Putera mengatakan, di hulu tak ada pembalakan liar. Hal itu terlihat dari, KLHK tak menemukan material kayu bekas tebangan hanyut terbawa banjir. ”Pohon-pohon itu masih lengkap dengan ranting dan akar. Ini menunjukkan, kayu-kayu bukan hasil penebangan yang menyebabkan banjir bandang.”

Dia bilang, akses sulit menuju hulu. Jadi, sangat tak mungkin terjadi pembalakan liar. ”Tidak ada jalan ke arah situ, jadi bukan manusia yang membikin longsor itu di hulu,” katanya.

Untuk hilir, dia benarkan kerusakan karena ada aspek manusia, misal, ada pengembangan kota tumbuh dari tahun ke tahun hingga daya serap di Sentani, berkurang.

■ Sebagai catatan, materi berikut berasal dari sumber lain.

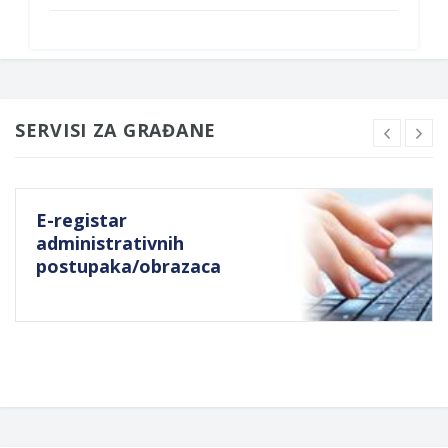
SERVISI ZA GRAĐANE
E-registar
administrativnih
postupaka/obrazaca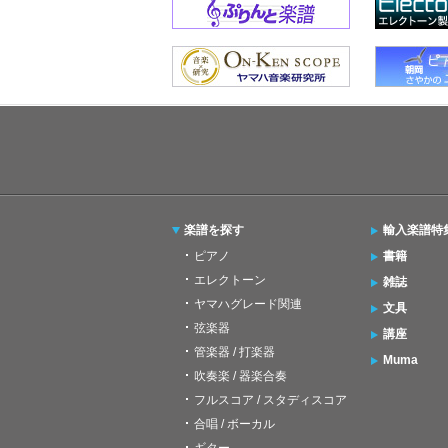
楽譜を探す
輸入楽譜特
ピアノ
書籍
エレクトーン
雑誌
ヤマハグレード関連
文具
弦楽器
講座
管楽器 / 打楽器
Muma
吹奏楽 / 器楽合奏
フルスコア / スタディスコア
合唱 / ボーカル
ギター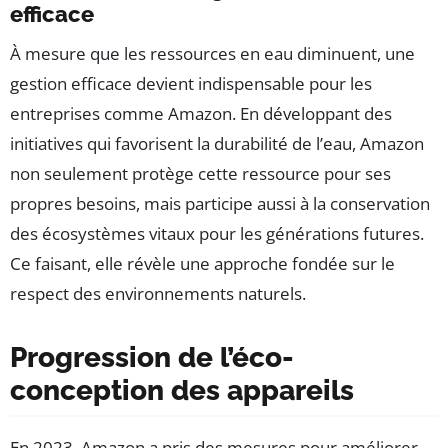
efficace
À mesure que les ressources en eau diminuent, une
gestion efficace devient indispensable pour les
entreprises comme Amazon. En développant des
initiatives qui favorisent la durabilité de l’eau, Amazon
non seulement protège cette ressource pour ses
propres besoins, mais participe aussi à la conservation
des écosystèmes vitaux pour les générations futures.
Ce faisant, elle révèle une approche fondée sur le
respect des environnements naturels.
Progression de l’éco-
conception des appareils
En 2023, Amazon a pris des mesures pour améliorer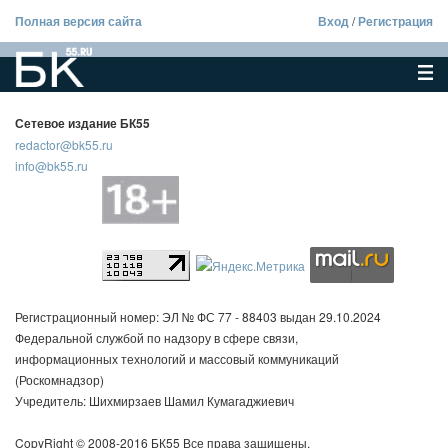
Полная версия сайта
Вход
/
Регистрация
Сетевое издание БК55
redactor@bk55.ru
info@bk55.ru
Регистрационный номер: ЭЛ № ФС 77 - 88403 выдан 29.10.2024
Федеральной службой по надзору в сфере связи,
информационных технологий и массовый коммуникаций
(Роскомнадзор)
Учредитель: Шихмирзаев Шамил Кумагаджиевич
CopyRight © 2008-2016 БК55 Все права защищены.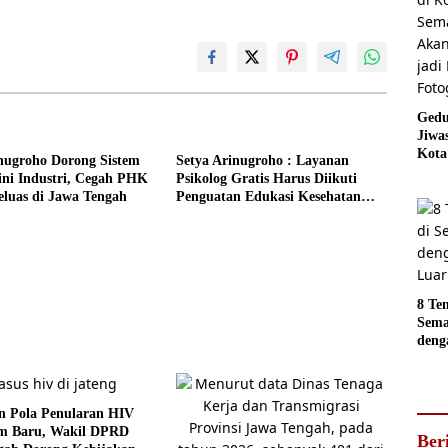
Gedu
Jiwa
Kota
nugroho Dorong Sistem
Setya Arinugroho : Layanan
Sema
ini Industri, Cegah PHK
Psikolog Gratis Harus Diikuti
Akan
luas di Jawa Tengah
Penguatan Edukasi Kesehatan
jadi
Mental
Foto
8 Te
Sema
deng
Luar
n Pola Penularan HIV
rm Baru, Wakil DPRD
Ber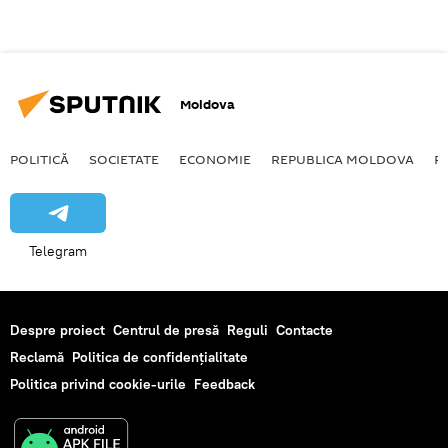
Moldova
POLITICĂ
SOCIETATE
ECONOMIE
REPUBLICA MOLDOVA
R
Telegram
Despre proiect
Centrul de presă
Reguli
Contacte
Reclamă
Politica de confidențialitate
Politica privind cookie-urile
Feedback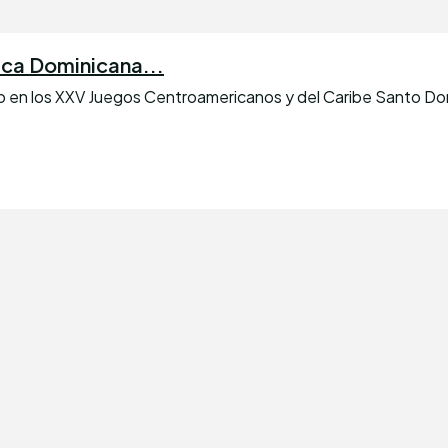
lica Dominicana...
do en los XXV Juegos Centroamericanos y del Caribe Santo Do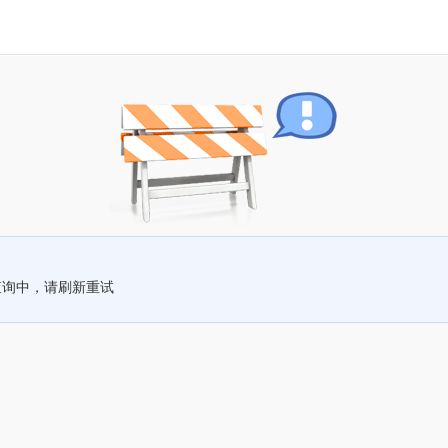
查询中，请刷新重试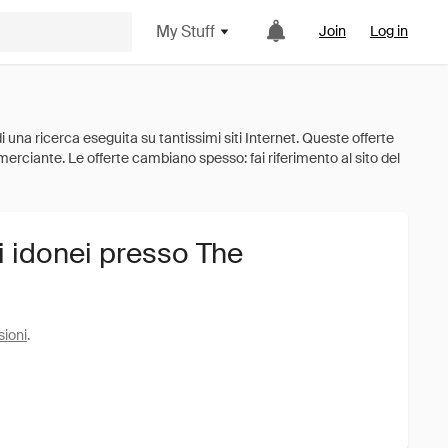
My Stuff
Join
Log in
i idonei presso The
sioni
.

Kala itu, beberapa lokasi terdampak banjir, seperti, Jayapura Utara, Jayapura Selatan, Abepura, Heram, Sentani dan sekitar. Lokasi-lokasi itu, merupakan dataran banjir (flood plain) dan berada di lereng Kaki perbukitan terjal. Luas daerah tangkapan air (DTA) di lokasi itu mencapai 15.199,83 hektar.

Putera bilang, luapan air Sungai Sereh atau Tahara dan Sungai Kemiri masuk ke DAS Sentani berhulu di Cagar Alam Pegunungan Cycloop.

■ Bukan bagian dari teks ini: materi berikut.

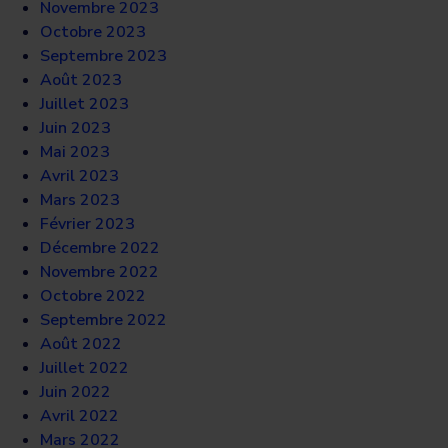
Novembre 2023
Octobre 2023
Septembre 2023
Août 2023
Juillet 2023
Juin 2023
Mai 2023
Avril 2023
Mars 2023
Février 2023
Décembre 2022
Novembre 2022
Octobre 2022
Septembre 2022
Août 2022
Juillet 2022
Juin 2022
Avril 2022
Mars 2022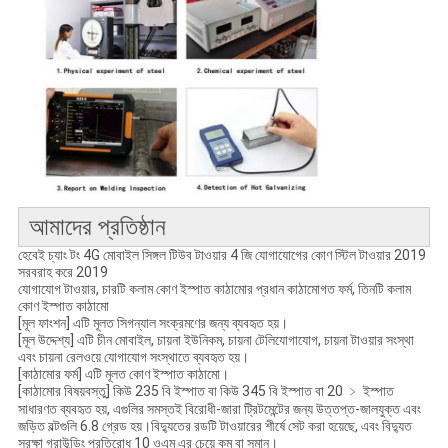
আমাদের প্রতিষ্ঠান
হেবেই চ্যাং টং 4G মোবাইল সিঙ্গল টিউব টাওয়ার 4 জি যোগাযোগের কোণ স্টিল টাওয়ার 2019
সরবরাহ করে 2019
যোগাযোগ টাওয়ার, চারটি কলাম কোণ ইস্পাত কাঠামোর প্রধান কাঠামোগত ফর্ম, তিনটি কলাম
কোণ ইস্পাত কাঠামো
[মূল ফাংশন] এটি মূলত সিগন্যাল সংক্রমণের জন্য ব্যবহৃত হয়।
[মূল উদ্দেশ্য] এটি চীন মোবাইল, চায়না ইউনিকম, চায়না টেলিযোগাযোগ, চায়না টাওয়ার সংস্থা
এবং চায়না রেলওয়ে যোগাযোগ সংস্থাতে ব্যবহৃত হয়।
[কাঠামোর ফর্ম] এটি মূলত কোণ ইস্পাত কাঠামো।
[কাঠামোর বিষয়বস্তু] কিউ 235 বি ইস্পাত বা কিউ 345 বি ইস্পাত বা 20 ﹥ ইস্পাত
সাধারণত ব্যবহৃত হয়, এগুলির সমস্তই বিরোধী-জারা ট্রিটমেন্টের জন্য উত্তপ্ত-জালযুক্ত এবং
জড়িত বল্টগুলি 6.8 গ্রেড হয়।বিদ্যুতের রডটি টাওয়ারের শীর্ষে সেট করা হয়েছে, এবং বিদ্যুত
সুরক্ষা গ্রাউন্ডিং প্রতিরোধ 10 ওএম এর চেয়ে কম বা সমান।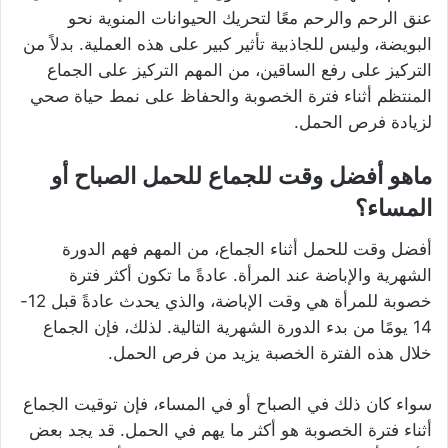
عنق الرحم والرحم معًا لتحريك الحيوانات المنوية نحو
البويضة، وليس للجاذبية تأثير كبير على هذه العملية. بدلاً من
التركيز على رفع الساقين، من المهم التركيز على الجماع
المنتظم أثناء فترة الخصوبة والحفاظ على نمط حياة صحي
لزيادة فرص الحمل.
ماهو أفضل وقت للجماع للحمل الصباح أو
المساء؟
أفضل وقت للحمل أثناء الجماع، من المهم فهم الدورة
الشهرية والإباضة عند المرأة. عادةً ما تكون أكثر فترة
خصوبة للمرأة هي وقت الإباضة، والذي يحدث عادةً قبل 12-
14 يومًا من بدء الدورة الشهرية التالية. لذلك، فإن الجماع
خلال هذه الفترة الخصبة يزيد من فرص الحمل.
سواء كان ذلك في الصباح أو في المساء، فإن توقيت الجماع
أثناء فترة الخصوبة هو أكثر ما يهم في الحمل. قد يجد بعض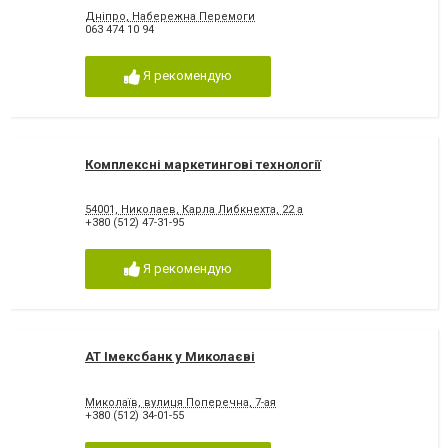
Дніпро, Набережна Перемоги
063 474 10 94
Я рекомендую
Комплексні маркетингові технології
54001, Николаев, Карла Либкнехта, 22 а
+380 (512) 47-31-95
Я рекомендую
АТ Імексбанк у Миколаєві
Миколаїв, вулиця Поперечна, 7-ая
+380 (512) 34-01-55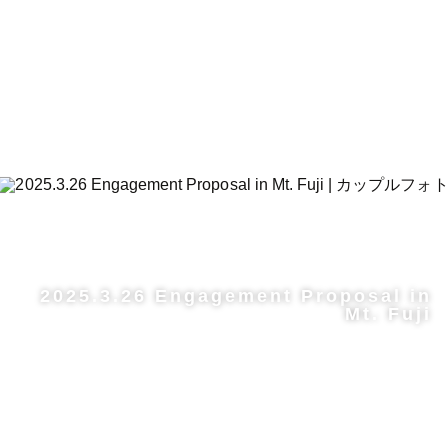
2025.3.26 Engagement Proposal in
Mt. Fuji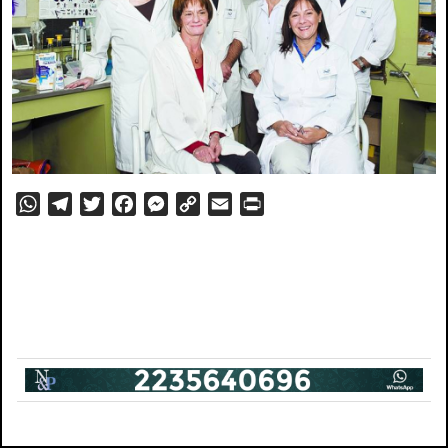
WhatsApp
Telegram
Twitter
Facebook
Messenger
Copy
Email
PrintFriendly
Link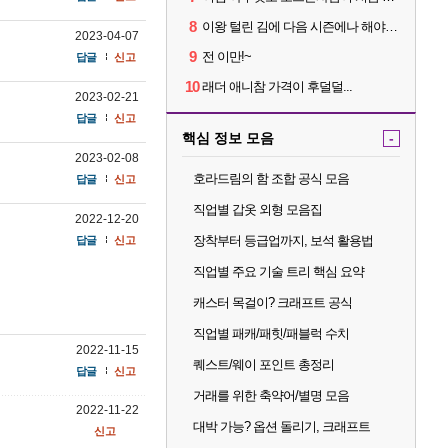
8
이왕 털린 김에 다음 시즌에나 해야겠네요
2023-04-07
9
전 이만!~
답글
신고
10
래더 애니참 가격이 후덜덜...
2023-02-21
답글
신고
핵심 정보 모음
-
2023-02-08
호라드림의 함 조합 공식 모음
답글
신고
직업별 갑옷 외형 모음집
2022-12-20
장착부터 등급업까지, 보석 활용법
답글
신고
직업별 주요 기술 트리 핵심 요약
캐스터 목걸이? 크래프트 공식
직업별 패캐/패힛/패블럭 수치
2022-11-15
퀘스트/웨이 포인트 총정리
답글
신고
거래를 위한 축약어/별명 모음
2022-11-22
대박 가능? 옵션 돌리기, 크래프트
신고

Cagar Alam Pegunungan Cycloop, adalah suaka alam yang memiliki ciri khas tertentu, mempunyai fungsi pokok sebagai kawasan pengawetan keragaman tumbuhan dan satwa serta ekosistem, sekaligus sistem penyangga kehidupan. Pegunungan Cycloop memiliki luas 31.479,89 hektar dan terdapat open area seluas 2.415 hektar, bersumber dari peta tutupan lahan 2017. Penyebab open area, antara lain pertanian tradisional, permukiman dan areal tak berhutan.

 

Tim evakuasi korban banjir bandang di Sentani. Foto: BNPB

 

 

Tata kelola pemukiman

Wiratno, Direktur Jenderal Konservasi Sumber Daya Alam dan Ekosistem (KSDAE), mengatakan, perlu memikirkan, tata ruang kawasan permukiman, terutama bila ada fenomena hujan ekstrem di Pegunungan Cycloop.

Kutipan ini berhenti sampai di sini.